Sinclair Lewis: Main Street

29. CHAPTER XXIX (continued)

"I'm talking like a cranky teacher," she sighed.

"No! And I will study! Read the damned dictionary right through." He crossed his legs and bent over, clutching his ankle with both hands. "I know what you mean. I've been rushing from picture to picture, like a kid let loose in an art gallery for the first time. You see, it's so awful recent that I've found there was a world--well, a world where beautiful things counted. I was on the farm till I was nineteen. Dad is a good farmer, but nothing else. Do you know why he first sent me off to learn tailoring? I wanted to study drawing, and he had a cousin that'd made a lot of money tailoring out in Dakota, and he said tailoring was a lot like drawing, so he sent me down to a punk hole called Curlew, to work in a tailor shop. Up to that time I'd only had three months' schooling a year--walked to school two miles, through snow up to my knees--and Dad never would stand for my having a single book except schoolbooks.

"I never read a novel till I got `Dorothy Vernon of Haddon Hall' out of the library at Curlew. I thought it was the loveliest thing in the world! Next I read `Barriers Burned Away' and then Pope's translation of Homer. Some combination, all right!
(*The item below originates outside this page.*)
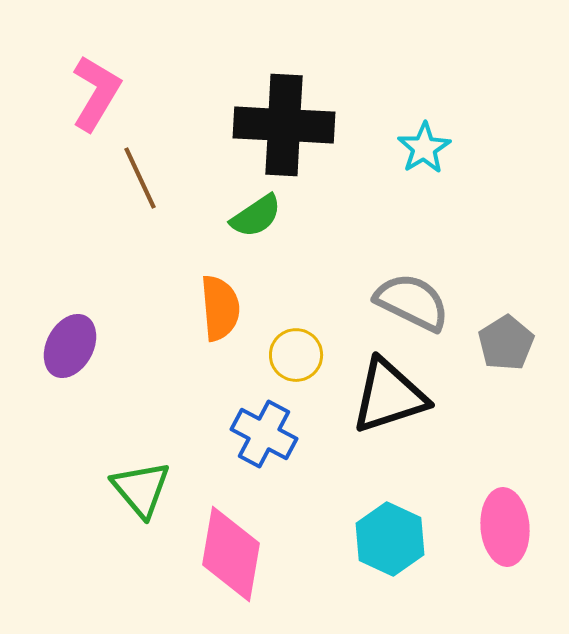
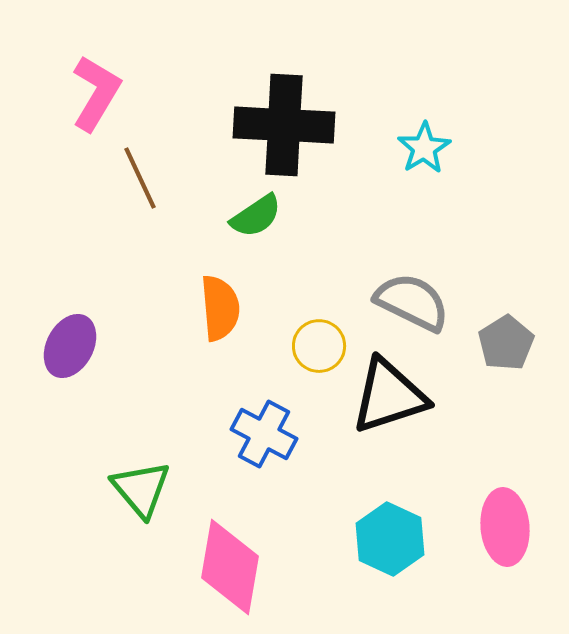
yellow circle: moved 23 px right, 9 px up
pink diamond: moved 1 px left, 13 px down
When I went to Minneapolis, just two years ago, I guess I'd read pretty much everything in that Curlew library, but I'd never heard of Rossetti or John Sargent or Balzac or Brahms. But---- Yump, I'll study. Look here! Shall I get out of this tailoring, this pressing and repairing?"

"I don't see why a surgeon should spend very much time cobbling shoes."

"But what if I find I can't really draw and design? After fussing around in New York or Chicago, I'd feel like a fool if I had to go back to work in a gents' furnishings store!"

"Please say `haberdashery.' "

"Haberdashery? All right. I'll remember." He shrugged and spread his fingers wide.